Why politics matters

Dylan Doyle

 

Column by Dylan Doyle, contributing writer

As a journalism major, I’m expected to keep up with the news.

Our professors don’t just encourage us to pay attention to current events; they require it. Since political journalism is what interests me, I do my best to take in as much political coverage as possible from a diverse range of sources.

I will be the first to admit that I fill my social media accounts with far too many political commentaries, and from time to time my friends rightly call me out on it. But the most infuriating questions I get usually begin with a why.

Why bother? Why care so much about politics?  Why spend your time talking, writing or thinking about it? Isn’t it all rigged anyway? Why argue with that Facebook friend about Donald Trump? Don’t you know you are not going to change his views?

There exists a strange sort of apathy around political discourse in the public eye. Even the recent presidential election season, with all of its circus and buzzing controversy, only enticed about 31 percent of Americans to follow it “very closely,” according to a 2016 Gallup poll. Compare that to the 60 percent of Americans who describe themselves as sports fans.

Some more context: 80 million people watched last year’s final presidential debate, the largest viewership the event has ever had.

Compare that to 112 million people who tuned in to see the 2016 Super Bowl. Of course, these numbers do not take into account the countless people watching either event at viewing parties, sports bars or restaurants, etc. Factoring those in, the gap between the two is likely much larger.

Why did so many more Americans care about guys running after a ball than the choosing of their next leader?

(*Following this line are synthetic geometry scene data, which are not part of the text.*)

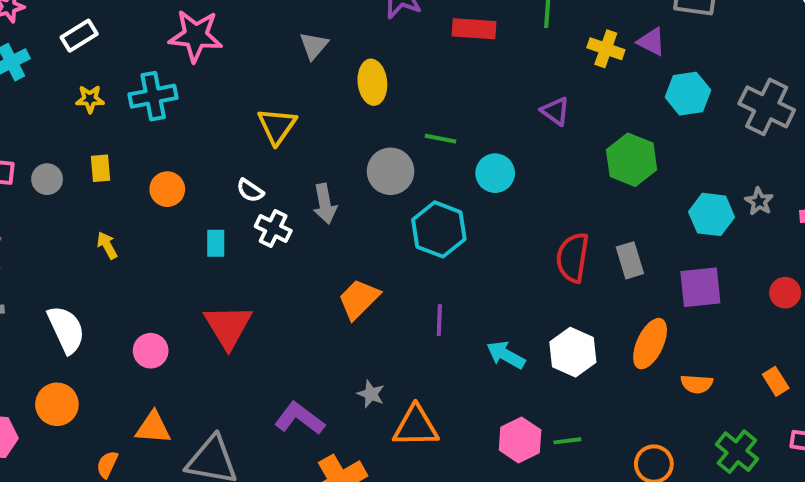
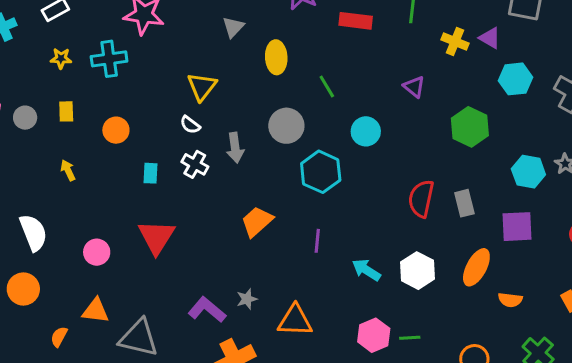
green line: (440, 139) -> (327, 86), moved, turned 45
white semicircle: (250, 191) -> (190, 125), moved
gray star: (371, 394) -> (247, 299), moved, turned 30

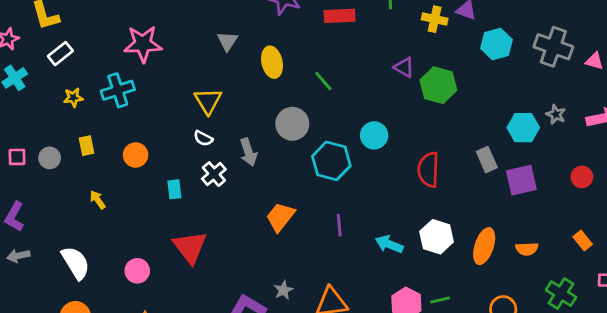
green hexagon: (470, 127) -> (438, 85), moved
cyan circle: (366, 131) -> (374, 135), moved
white cross: (195, 164) -> (214, 174), turned 30
gray rectangle: (464, 203) -> (487, 160), moved
orange ellipse: (476, 267) -> (484, 246), moved

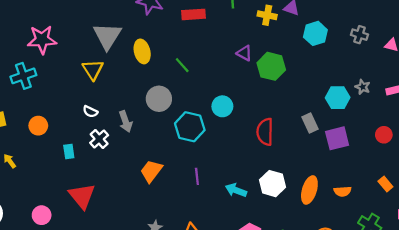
gray triangle: (227, 41) -> (107, 36), size x1.8
gray cross: (553, 47) -> (359, 35), size x0.6
yellow triangle: (208, 101) -> (93, 70), moved

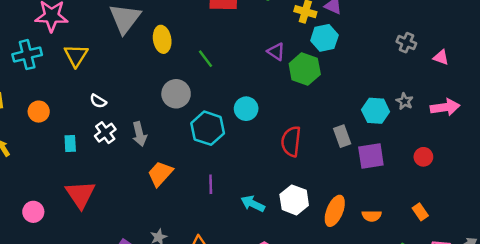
cyan hexagon: (315, 33) -> (324, 38), moved
yellow triangle: (93, 70) -> (76, 55), moved
gray arrow: (126, 122) -> (139, 134), moved

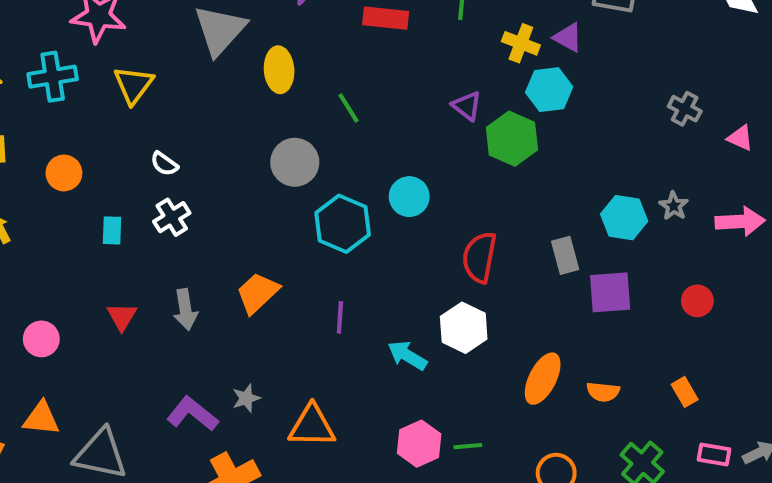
gray arrow: (139, 134) -> (185, 310), moved
red triangle: (80, 194) -> (122, 317), size x0.6
white hexagon: (294, 200) -> (464, 328), moved

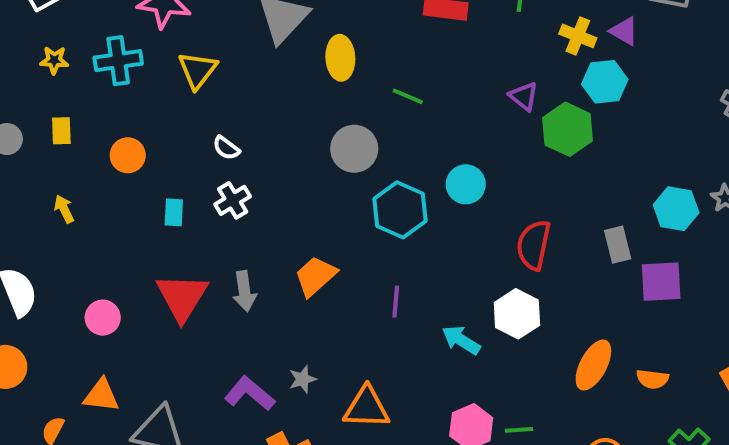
green line: (348, 108) -> (408, 96), turned -36
red triangle: (122, 317) -> (182, 297), size x1.8

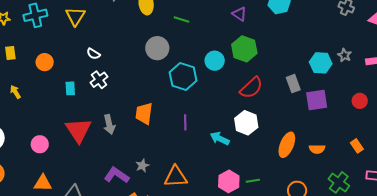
green hexagon: (567, 129) -> (244, 49), moved
red semicircle: (534, 245) -> (251, 88), turned -140
orange trapezoid: (315, 276) -> (144, 114), turned -35

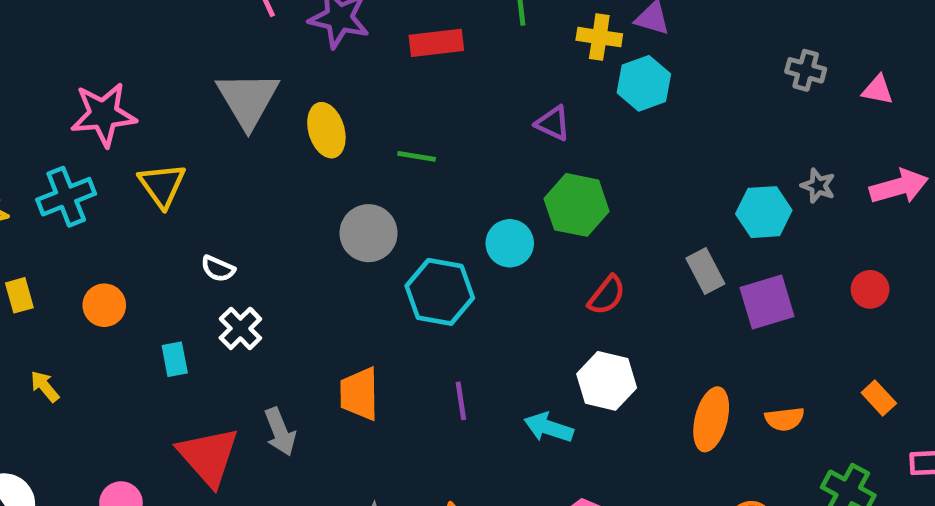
red semicircle: (251, 88) -> (607, 295), size x0.7

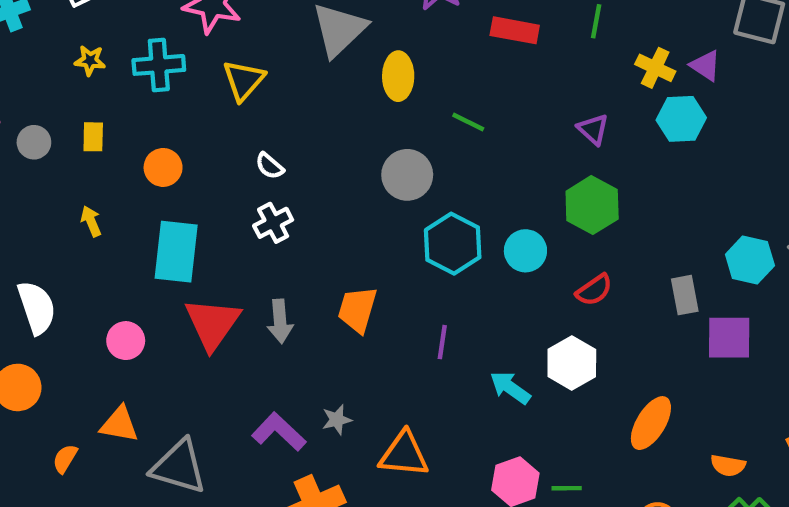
cyan circle: (510, 243) -> (525, 251), moved
cyan rectangle: (175, 359) -> (176, 252), moved, size x2.0
orange semicircle: (785, 419) -> (728, 465), moved

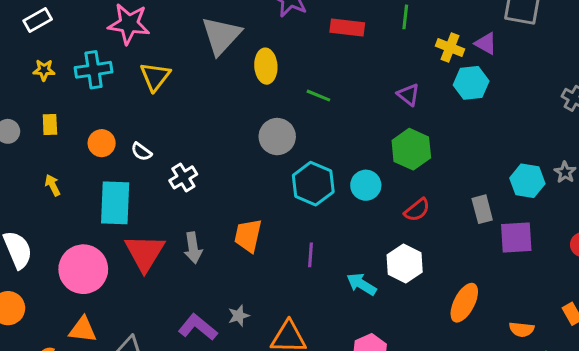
white semicircle: (270, 166) -> (141, 152), moved
pink circle: (126, 341) -> (83, 269), size x1.8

Why did Beyoncé and Bruno Mars garner so many more viewers than Hillary Clinton and eventual president Donald Trump?

Disclaimer: I’m not trying to disparage your interests or the multibillion dollar sports and music industries. I admit I never got the hang of the whole sports thing, but I definitely get the appeal of Queen Bey. But let us be honest with ourselves – at the end of the day, even Beyoncé is just an entertainer, and Peyton Manning is just a guy chasing a ball.

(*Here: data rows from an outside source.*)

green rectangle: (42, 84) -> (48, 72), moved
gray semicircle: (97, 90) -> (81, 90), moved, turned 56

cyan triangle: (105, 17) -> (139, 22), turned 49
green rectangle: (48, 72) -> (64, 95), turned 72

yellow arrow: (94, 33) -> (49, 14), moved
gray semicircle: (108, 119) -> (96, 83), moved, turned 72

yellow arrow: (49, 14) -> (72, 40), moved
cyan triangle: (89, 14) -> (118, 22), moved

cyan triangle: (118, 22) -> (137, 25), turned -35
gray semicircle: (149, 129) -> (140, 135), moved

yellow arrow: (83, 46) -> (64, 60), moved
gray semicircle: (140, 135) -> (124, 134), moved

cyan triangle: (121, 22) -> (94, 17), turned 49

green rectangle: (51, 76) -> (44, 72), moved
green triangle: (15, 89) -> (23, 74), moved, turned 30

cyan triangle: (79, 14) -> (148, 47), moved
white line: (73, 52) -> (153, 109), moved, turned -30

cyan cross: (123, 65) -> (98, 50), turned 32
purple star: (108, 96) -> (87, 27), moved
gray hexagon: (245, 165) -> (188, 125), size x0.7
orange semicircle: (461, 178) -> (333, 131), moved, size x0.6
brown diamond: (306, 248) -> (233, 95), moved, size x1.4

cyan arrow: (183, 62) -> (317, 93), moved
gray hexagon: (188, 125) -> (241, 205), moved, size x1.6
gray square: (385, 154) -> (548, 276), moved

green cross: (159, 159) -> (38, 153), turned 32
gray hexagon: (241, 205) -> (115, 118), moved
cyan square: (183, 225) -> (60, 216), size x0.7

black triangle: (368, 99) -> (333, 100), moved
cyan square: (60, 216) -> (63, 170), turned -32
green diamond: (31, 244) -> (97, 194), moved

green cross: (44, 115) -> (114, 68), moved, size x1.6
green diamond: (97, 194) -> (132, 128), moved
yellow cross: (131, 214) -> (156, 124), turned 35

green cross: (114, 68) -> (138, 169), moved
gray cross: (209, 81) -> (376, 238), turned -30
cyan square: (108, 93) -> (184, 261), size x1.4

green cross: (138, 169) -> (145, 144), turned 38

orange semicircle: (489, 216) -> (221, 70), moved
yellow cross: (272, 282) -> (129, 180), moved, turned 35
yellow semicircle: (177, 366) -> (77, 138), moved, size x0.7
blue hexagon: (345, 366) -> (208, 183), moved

I know it’s an unpopular opinion, but stay with me here. How much impact do celebrities or athletes actually have on your quality of life? They are not the people deciding whether or not you will have health insurance next month, how long you will be paying off student loans or if your mom will be able to pay for her medication with her Social Security check.

You can choose to ignore pop culture and carry on through life perfectly fine. I avoid all mention of sports, and the worst thing to come from that is a glaring gap in my trivia night game. The same cannot be said about politics. The reality is, politics affects you whether you care about it or not.

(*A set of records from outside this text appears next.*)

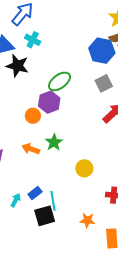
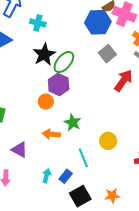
cyan cross: (33, 40) -> (38, 23), moved
black star: (17, 66) -> (44, 55), moved, turned -30
cyan arrow: (16, 200) -> (47, 176), moved
cyan line: (53, 201) -> (83, 158), moved
orange star: (87, 220) -> (112, 196), moved

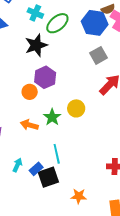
green ellipse: (64, 62) -> (57, 23), moved
yellow circle: (108, 141) -> (76, 108), moved
black square: (80, 196) -> (48, 177), moved

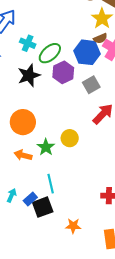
purple hexagon: (45, 77) -> (63, 72), moved
orange circle: (30, 92) -> (23, 122), size x1.6

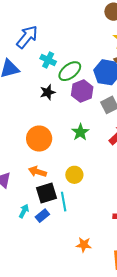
black star: (29, 75) -> (48, 92), size x0.7
yellow circle: (70, 138) -> (74, 175), moved
green star: (46, 147) -> (80, 132), moved
black square: (43, 207) -> (47, 193), moved

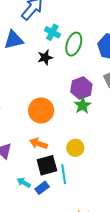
green ellipse: (70, 71) -> (74, 44), turned -35
purple hexagon: (82, 91) -> (81, 88), moved
black star: (48, 92) -> (45, 57), moved
cyan arrow: (24, 211) -> (24, 183), turned -88

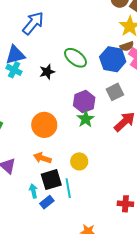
cyan cross: (52, 32) -> (14, 70), moved
green ellipse: (74, 44) -> (76, 58), turned -70
cyan arrow: (24, 183) -> (33, 191), moved, turned 48

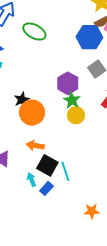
green ellipse: (76, 58) -> (34, 32), moved
black star: (47, 72) -> (22, 100), moved
yellow circle: (79, 161) -> (76, 115), moved
black square: (51, 180) -> (47, 165), turned -35

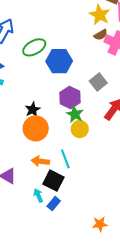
green ellipse: (34, 32) -> (34, 47), turned -55
blue hexagon: (89, 37) -> (59, 61), moved
black star: (22, 100) -> (33, 110), moved
cyan line: (65, 171) -> (65, 159), moved

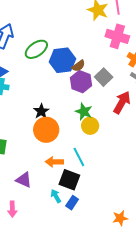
brown semicircle: (101, 35) -> (78, 66), moved
purple hexagon: (70, 98) -> (81, 82), moved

People are representing you in the local, state and federal governments – if they never hear from you, they are free to take your silence as acceptance of their policies, even if those policies hurt you and your loved ones. It’s simply a matter of realizing you have a voice and making that voice heard.

That being said, you have to be informed on the issues first, and that comes from consuming news from lots of places and critically thinking about it. Forget about sites like Breitbart and ThinkProgress that have obvious political slants and agendas. Find unbiased information and form your own conclusions. You just might be surprised to learn your political affiliation does not match that of your parents or friends like you thought it did.

If you pay taxes, drive on roads or use the postal system, you cannot opt out of politics. The decisions made by politicians will directly affect you whether you like it or not – that is just the way it is. After you realize that, it only makes sense to concern yourself with politics. If we, the little guys, never wise up and band together, the rich and powerful will always crush us. Crack open a world history book and see for yourself.

It is up to you to use your vote and your speech to force the government to care about your interests and the interests of your voiceless and downtrodden brothers and sisters.